The reply should hold only the lines from the one with "[Instagram] (451, 2390)" to the one with "Screenshot is 771x2576.", both ends kept, exactly as they appear below, without any pictures.

———

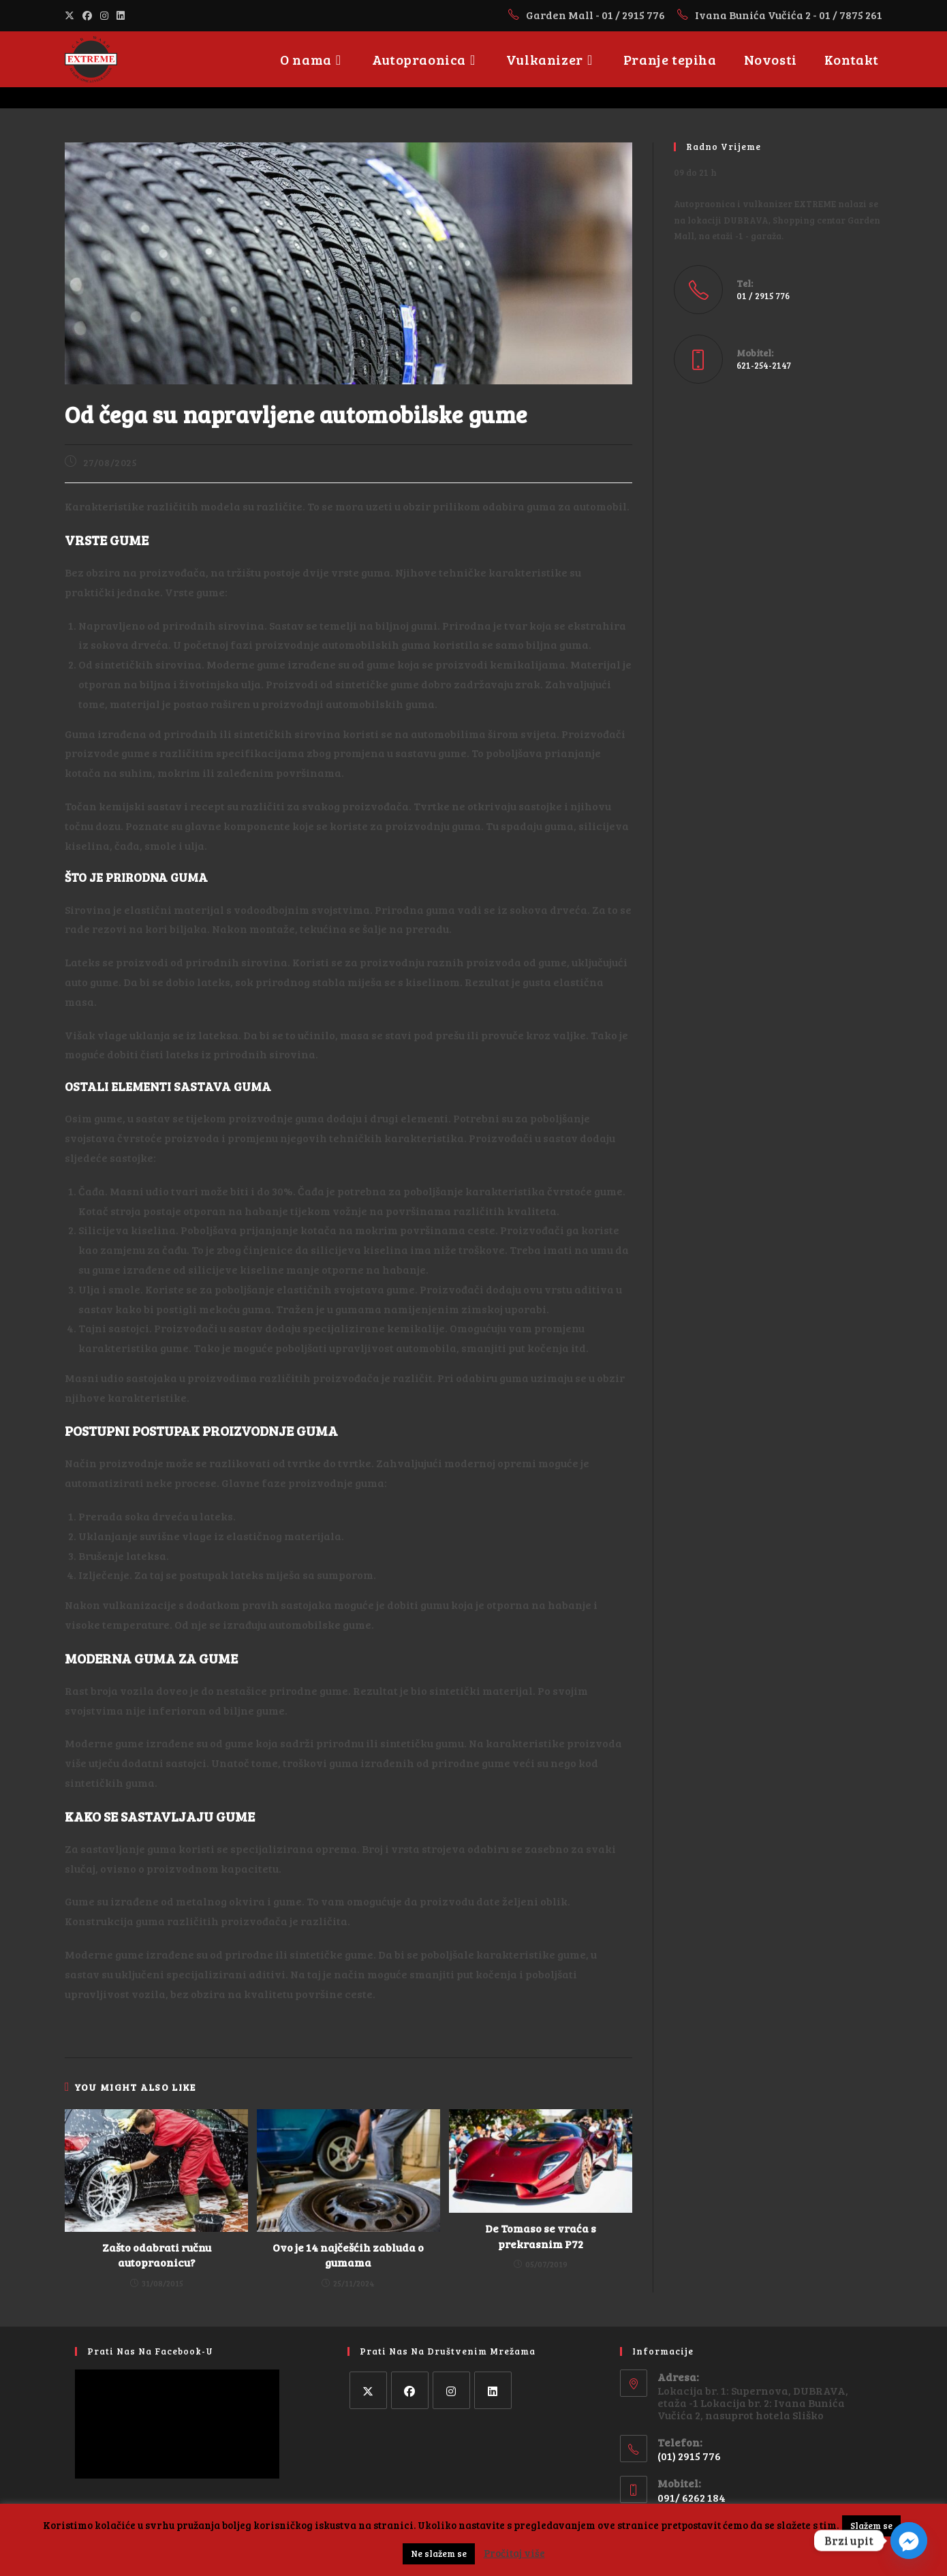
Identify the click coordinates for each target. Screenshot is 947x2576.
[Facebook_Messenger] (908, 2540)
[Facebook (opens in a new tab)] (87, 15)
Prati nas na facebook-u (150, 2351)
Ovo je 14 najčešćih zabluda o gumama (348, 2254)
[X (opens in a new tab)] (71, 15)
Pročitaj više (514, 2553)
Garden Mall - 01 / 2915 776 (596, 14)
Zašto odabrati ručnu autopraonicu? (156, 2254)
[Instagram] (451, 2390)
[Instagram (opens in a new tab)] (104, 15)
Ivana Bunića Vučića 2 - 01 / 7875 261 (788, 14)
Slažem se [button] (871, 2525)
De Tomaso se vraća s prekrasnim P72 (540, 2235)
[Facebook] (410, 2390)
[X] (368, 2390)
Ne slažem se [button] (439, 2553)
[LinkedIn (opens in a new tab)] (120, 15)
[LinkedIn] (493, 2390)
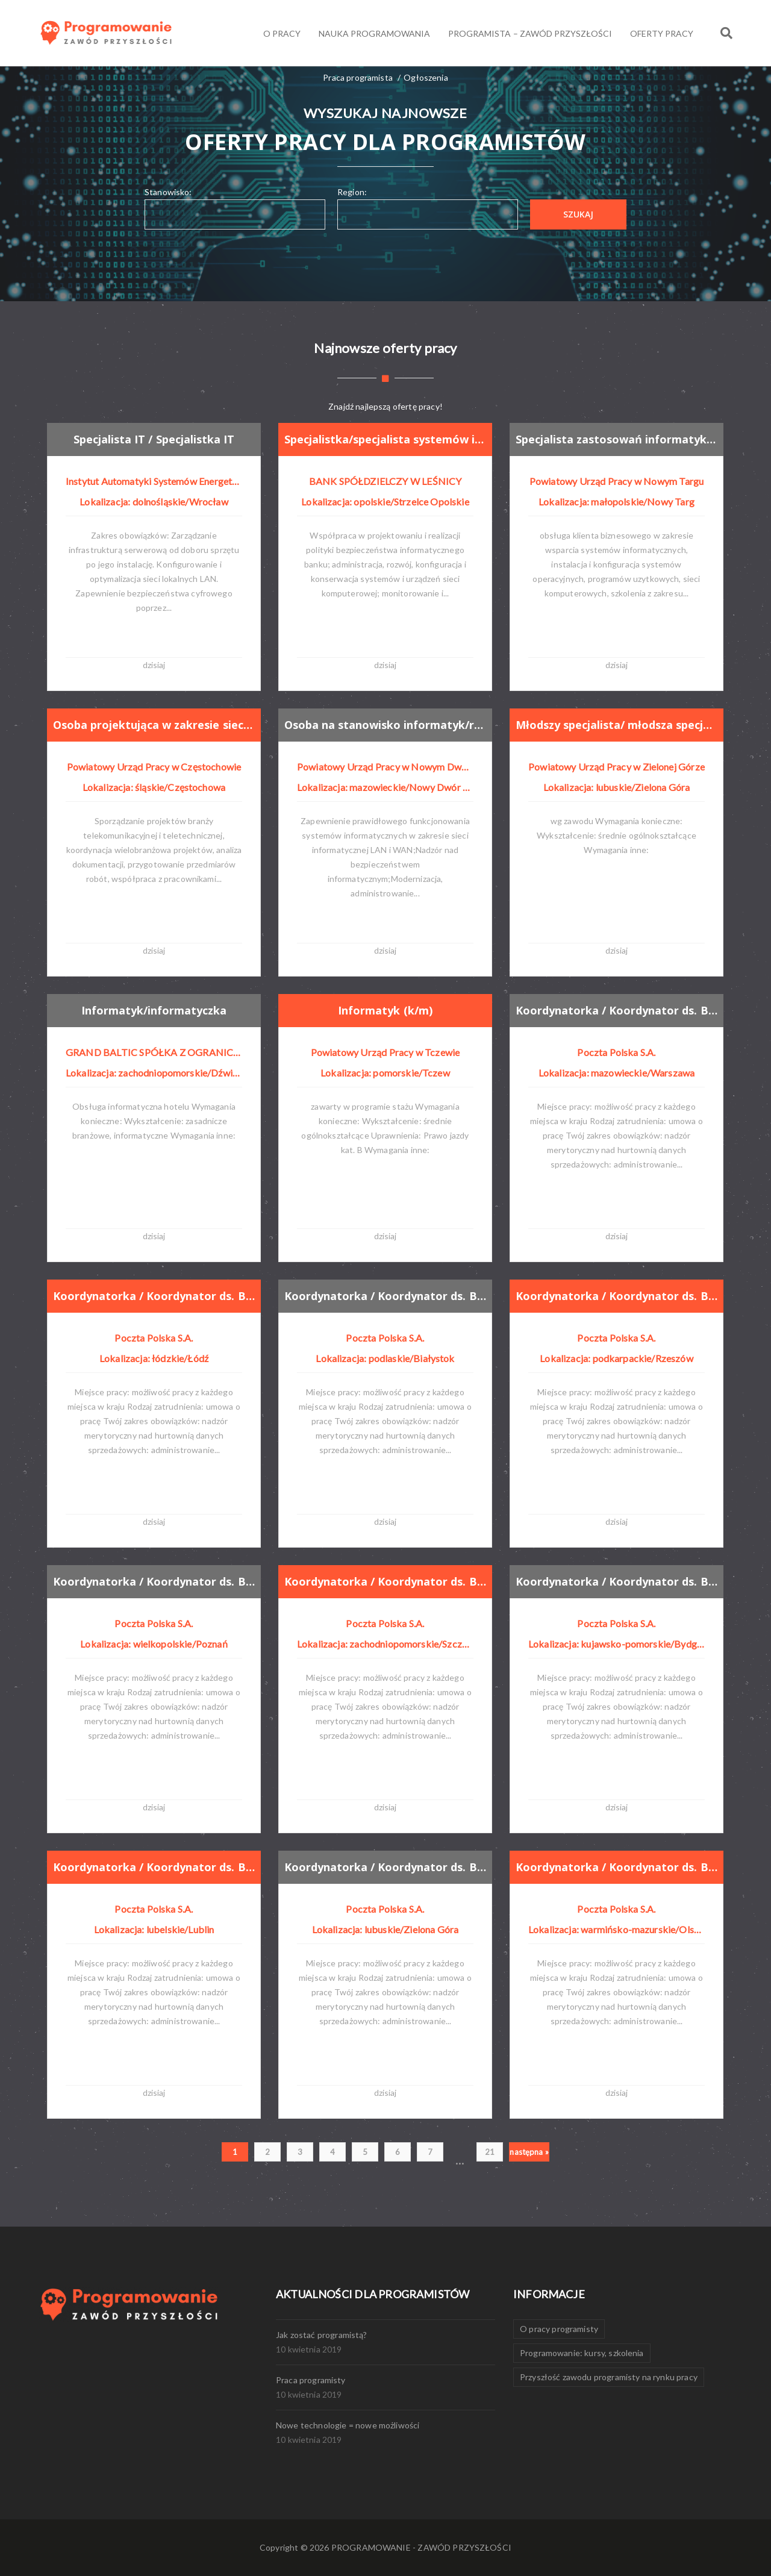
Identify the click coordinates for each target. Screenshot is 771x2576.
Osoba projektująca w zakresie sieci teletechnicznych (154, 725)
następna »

———

Solution to the exercise
[Instagram] (451, 2390)
[Instagram (opens in a new tab)] (104, 15)
Ivana Bunića Vučića 2 - 01 / 7875 261 (788, 14)
Slažem se [button] (871, 2525)
De Tomaso se vraća s prekrasnim P72 (540, 2235)
[Facebook] (410, 2390)
[X] (368, 2390)
Ne slažem se [button] (439, 2553)
[LinkedIn (opens in a new tab)] (120, 15)
[LinkedIn] (493, 2390)
Identify the click coordinates for each target. Screenshot is 771x2576.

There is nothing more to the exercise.